Voici ce qu'écris Apfeldorfer sur les théories psychosomatiques: "Dans le cas de l'obésité et de la boulimie, l'hypothèse d'orientation psychosomatique la plus souvent évoquée est donc celle d'une incapacité à exprimer des sentiments d'hostilité et de colère, à régler des situations conflictuelles, ou plus généralement, à supporter des émotions intenses, le tout éventuellement en conjonction avec une prédisposition génétique. Manger a alors la valeur d'un acte auto agressif: on retourne l'agressivité ou la colère non exprimée contre soi même; on mange en quelque sorte pour se punir, ou le fait de manger évite la dépression." Je me retrouve pleinement là dedans et je crois qu'en avoir conscience spontanément est propablement signe que ce conflit intérieur peut maintenant se résoudre ou du moins que je connais plus ce malaise intérieur et flou que je n'arrivais pas à décrire.
Kingston présente aussi une théorie de la famille préoccuppée par les apparences plus que par le fond comme prédisposante à la boulimie. Au delà de ma mère, il y a ma grand mère qui a presque été une mère pour moi. J'étais toujours chez mes grands parents et ils m'ont éduquée plus que quiconque. Ma famille proche, grand papa, grand maman et mes oncles-tantes, sont une famille de type clan ou l'apparence de cohésion et d'affection cache une obligation à bien paraitre. Ce qui ne fonctionne pas dans notre famille n'existe pas: abus sexuels, violence, dépendances, dépressions, etc... Ce sont des choses dont on ne doit pas parler et qui n'existent pas. Je suis même souvent frappée par le niveau de déni et d'autopersuation de ma grand mère. Elle oublie ce qu'elle veut bien oublier et est scandalisée par les même choses se passant dans d'autres familles.

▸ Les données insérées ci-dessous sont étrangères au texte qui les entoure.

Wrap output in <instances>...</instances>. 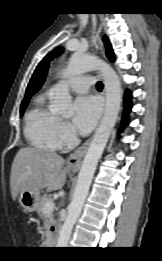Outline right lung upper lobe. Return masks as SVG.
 <instances>
[{
  "mask_svg": "<svg viewBox=\"0 0 162 261\" xmlns=\"http://www.w3.org/2000/svg\"><path fill=\"white\" fill-rule=\"evenodd\" d=\"M47 70H48V67L46 66L45 69L42 71L40 77L36 80V82H34L32 85L28 86V88L26 89V94H25L26 97L23 99V101L30 100L31 96L33 94H35L41 88V86L43 85L44 80L46 78Z\"/></svg>",
  "mask_w": 162,
  "mask_h": 261,
  "instance_id": "1",
  "label": "right lung upper lobe"
}]
</instances>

Je me suis surprise à m'emporter l'autre jour contre ma mère, ne pouvant m'arrêter, lorsque le sujet tomba sur un de mes oncles et qu'elle me dit qu'il vallait mieux ne pas parler de ça. Je lui ai dit que les tabous tuaient notre famille entière de l'intérieur et que personne ne m'empêcherait de parler, que c'était sain, que ce qu'on ne dit pas continue d'exister, que les petits secrets de tout le monde les rendaient fous, que j'en savais assez pour être indignée même si je sentais que je ne savais pas tout. Et même si je n'en parle pas plus, ça m'a fait tellement du bien de lui dire, je me suis sentie plus légère. C'est comme si j'avais choisis pour moi et ma future famille de briser le cycle.
Alors voilà pour la première partie de ma lecture. Le livre passe en détail sur l'histoire de nos habitudes alimentaires et de plusieurs aliments, sur la physiologie, sur le concept de stress de Selye et plusieurs autres trucs qui, je dois l'avouer, m'ont laissé froide, mais comme je l'ai payé, ce mauzus de livre, je vais le finir et aller chercher le meilleur de ses lignes. Il est d'ailleurs à donner après ma lecture si jamais ça intéresse quelqu'un...
Mon horaire vient d'apparaitre, je n'ai des cours que cet après midi, ouf. Sauvée.